First-time mother Lewellen was 39 weeks along, and Bennett said the pair knew they would have a difficult time getting to the hospital if she “didn’t start having contractions until during the storm the roads would have been flooded.”

 

“I simply didn’t want to experience what the last hurricane in 2017 had caused me to go through,” he remarked.

On Florida’s east coast, at West Palm Beach, they had contemplated relocating. “It’s actually a good thing we didn’t, because they had, I believe, nine tornadoes before the storm even reached land,” Lewellen remarked.

“The day before, we were both calling the hospital and seeing if there was any way we can just check in,” she said. “But obviously during a storm, they don’t just let people come stay here, because they’re not a shelter.”


After Lewellen labored for 4½ hours at home, the couple traveled to Sarasota Memorial Hospital in Venice.
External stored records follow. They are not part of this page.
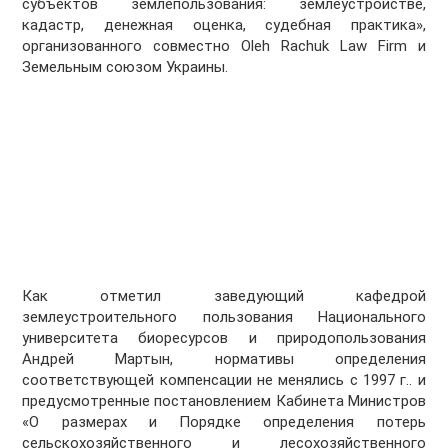
субъектов землепользования: землеустройстве,
кадастр, денежная оценка, судебная практика»,
организованного совместно Oleh Rachuk Law Firm и
Земельным союзом Украины.
Как отметил заведующий кафедрой
землеустроительного пользования Национального
университета биоресурсов и природопользования
Андрей Мартын, нормативы определения
соответствующей компенсации не менялись с 1997 г.. и
предусмотренные постановлением Кабинета Министров
«О размерах и Порядке определения потерь
сельскохозяйственного и лесохозяйственного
“My mom was driving us, and it was extremely windy, so we were trying to be as cautious as possible,” Lewellen said. “There was not really many people on the roads, because it was so windy outside and it was raining quite a bit.”

When they arrived, only one person could accompany her inside the hospital. So, Lewellen had to say goodbye to her mother.


“I was very, very upset that my mom couldn’t stay, because she is my best friend and one of my biggest supporters,” she said. But “we were able to FaceTime pretty much the entire time.”


“My mom and my aunt, they are extremely capable of taking care of themselves.” But, still, “I was very hopeful that everything would be OK for them,” she said.


She went through labor in a room with a window view of the devastation the hurricane unleashed as it pounded Sarasota but her man Bennett was by her side.


“I was telling him, I’m like, ‘Oh, that tree looks like it’s going to fly out of the ground!’ when I was laboring, because we were just watching the storm and the wind and the rain go crazy. It was definitely intense out there last night.” she said.


“And it actually did uproot,” Bennett added.


After having been in labor for hours, the doctor told Lewellen the baby was in the wrong position, and she would need a cesarean section.


“I had so much going through my head at that point, a storm and my family,” she said in an interview over Zoom Thursday.


“I was just on my own, by myself, and I was very scared. If I didn’t have the doctors and the nurses that I had, it would have been a whole lot worse,” she said.


In a statement Thursday, David Verinder, CEO of Sarasota Memorial Health Care System, said: “We couldn’t be prouder of our team. They left their homes and many left their families to be here for our patients and community.”


Along with Kenzie and Dewey’s little boy, six other babies were born at the two Sarasota Memorial hospitals during Milton, Verinder said.

 


At 11:45 p.m, Dewey Lester Bennett, IV, was born, a healthy 8-pound boy.

 

“It is the most indescribable feeling. He’s a part of you and also part of the person you love.” Lewellen said.


Bennett said: “My cheeks hurt because I haven’t stopped smiling. It was great.”


“I’m probably going to give him a hard time for being so stubborn,” Lewellen joked. Some people have joked that his nickname should be Milton, she said.


“He is a miracle baby,” she said, holding him up.